Kids interview Bette Nesmith Graham
by Charactorium · Bette Nesmith Graham (1924 — 1980) · Technology · Economics · 5 min read

Deux élèves de 5e, en classe découverte sur les inventions, poussent la porte d'un petit bureau qui sent la peinture. Une dame aux cheveux soignés les accueille avec un flacon blanc à la main. Elle leur fait signe de s'asseoir : elle a plein d'histoires à raconter.
—C'était comment, votre travail à la banque quand vous aviez des fautes ?

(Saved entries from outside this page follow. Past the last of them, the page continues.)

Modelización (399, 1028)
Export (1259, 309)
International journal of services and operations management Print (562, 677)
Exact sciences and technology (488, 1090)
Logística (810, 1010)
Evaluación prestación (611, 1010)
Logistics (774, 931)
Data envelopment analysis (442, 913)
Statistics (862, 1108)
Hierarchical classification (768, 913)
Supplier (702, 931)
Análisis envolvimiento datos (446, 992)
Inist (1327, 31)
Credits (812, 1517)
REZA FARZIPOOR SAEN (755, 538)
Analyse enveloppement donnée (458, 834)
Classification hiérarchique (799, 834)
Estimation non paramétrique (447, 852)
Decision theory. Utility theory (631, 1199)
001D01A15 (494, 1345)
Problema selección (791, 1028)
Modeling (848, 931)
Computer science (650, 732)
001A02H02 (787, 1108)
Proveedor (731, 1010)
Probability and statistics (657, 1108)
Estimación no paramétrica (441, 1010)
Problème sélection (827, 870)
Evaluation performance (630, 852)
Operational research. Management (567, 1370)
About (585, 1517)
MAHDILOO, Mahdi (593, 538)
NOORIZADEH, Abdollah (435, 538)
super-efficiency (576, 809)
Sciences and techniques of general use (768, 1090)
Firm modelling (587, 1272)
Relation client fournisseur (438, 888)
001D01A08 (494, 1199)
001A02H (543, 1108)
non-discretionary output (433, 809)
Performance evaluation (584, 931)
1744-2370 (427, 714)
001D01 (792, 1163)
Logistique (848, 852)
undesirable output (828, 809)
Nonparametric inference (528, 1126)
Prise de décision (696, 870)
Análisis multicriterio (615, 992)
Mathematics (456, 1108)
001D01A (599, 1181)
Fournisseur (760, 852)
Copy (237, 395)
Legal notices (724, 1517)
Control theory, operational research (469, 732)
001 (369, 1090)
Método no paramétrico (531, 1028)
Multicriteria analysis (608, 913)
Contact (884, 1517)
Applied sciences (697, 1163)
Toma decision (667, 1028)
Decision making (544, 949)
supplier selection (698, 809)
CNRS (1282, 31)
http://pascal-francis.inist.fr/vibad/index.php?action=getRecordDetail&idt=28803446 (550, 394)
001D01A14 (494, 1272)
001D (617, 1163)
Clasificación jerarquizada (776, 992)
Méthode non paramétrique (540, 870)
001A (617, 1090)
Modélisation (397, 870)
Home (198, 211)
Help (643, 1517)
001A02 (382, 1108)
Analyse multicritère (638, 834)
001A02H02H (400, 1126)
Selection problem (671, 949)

Tu sais, mon enfant, j'étais secrétaire de direction à la Texas Bank and Trust, à Dallas. Ça veut dire que je tapais toute la journée les lettres du patron à la machine à écrire. Le problème ? Une seule faute de frappe, et il fallait tout recommencer, la page entière ! Imagine que tu écris une belle page à l'encre, sans crayon à effacer : la moindre erreur, et tu déchires tout. C'était épuisant, et un peu humiliant. Alors chaque matin, je m'installais devant ma machine avec un petit nœud au ventre. J'avais toujours peur de la faute qui gâcherait tout mon travail.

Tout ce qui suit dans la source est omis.